● WHAT YOU WILL DO:
Below are records to reproduce in full; copy them exactly but keep the pictures out.

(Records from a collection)
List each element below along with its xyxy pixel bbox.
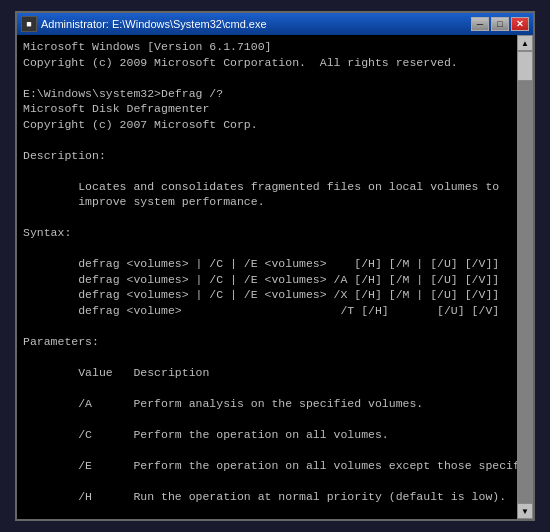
scrollbar[interactable]: ▲ ▼ xyxy=(517,35,533,519)
title-bar: ■ Administrator: E:\Windows\System32\cmd… xyxy=(17,13,533,35)
console-output: Microsoft Windows [Version 6.1.7100] Cop… xyxy=(17,35,517,519)
content-area: Microsoft Windows [Version 6.1.7100] Cop… xyxy=(17,35,533,519)
close-button[interactable]: ✕ xyxy=(511,17,529,31)
title-buttons: ─ □ ✕ xyxy=(471,17,529,31)
window-icon: ■ xyxy=(21,16,37,32)
title-bar-left: ■ Administrator: E:\Windows\System32\cmd… xyxy=(21,16,267,32)
cmd-window: ■ Administrator: E:\Windows\System32\cmd… xyxy=(15,11,535,521)
window-title: Administrator: E:\Windows\System32\cmd.e… xyxy=(41,18,267,30)
scroll-down-button[interactable]: ▼ xyxy=(517,503,533,519)
maximize-button[interactable]: □ xyxy=(491,17,509,31)
scroll-track xyxy=(517,51,533,503)
minimize-button[interactable]: ─ xyxy=(471,17,489,31)
scroll-up-button[interactable]: ▲ xyxy=(517,35,533,51)
scroll-thumb[interactable] xyxy=(517,51,533,81)
console-text-block: Microsoft Windows [Version 6.1.7100] Cop… xyxy=(23,39,511,519)
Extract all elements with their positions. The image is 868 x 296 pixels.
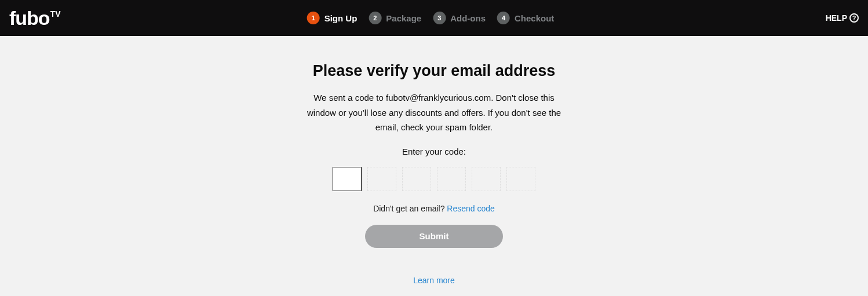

● ANSWER TO THIS TASK:
List each element below along with its xyxy pixel bbox.
scrollbar[interactable]: ▲ ▼ xyxy=(517,35,533,519)
title-bar: ■ Administrator: E:\Windows\System32\cmd… xyxy=(17,13,533,35)
console-output: Microsoft Windows [Version 6.1.7100] Cop… xyxy=(17,35,517,519)
content-area: Microsoft Windows [Version 6.1.7100] Cop… xyxy=(17,35,533,519)
close-button[interactable]: ✕ xyxy=(511,17,529,31)
title-buttons: ─ □ ✕ xyxy=(471,17,529,31)
window-icon: ■ xyxy=(21,16,37,32)
title-bar-left: ■ Administrator: E:\Windows\System32\cmd… xyxy=(21,16,267,32)
cmd-window: ■ Administrator: E:\Windows\System32\cmd… xyxy=(15,11,535,521)
window-title: Administrator: E:\Windows\System32\cmd.e… xyxy=(41,18,267,30)
scroll-down-button[interactable]: ▼ xyxy=(517,503,533,519)
maximize-button[interactable]: □ xyxy=(491,17,509,31)
scroll-track xyxy=(517,51,533,503)
minimize-button[interactable]: ─ xyxy=(471,17,489,31)
scroll-up-button[interactable]: ▲ xyxy=(517,35,533,51)
scroll-thumb[interactable] xyxy=(517,51,533,81)
console-text-block: Microsoft Windows [Version 6.1.7100] Cop… xyxy=(23,39,511,519)
Extract all elements with their positions. The image is 868 x 296 pixels.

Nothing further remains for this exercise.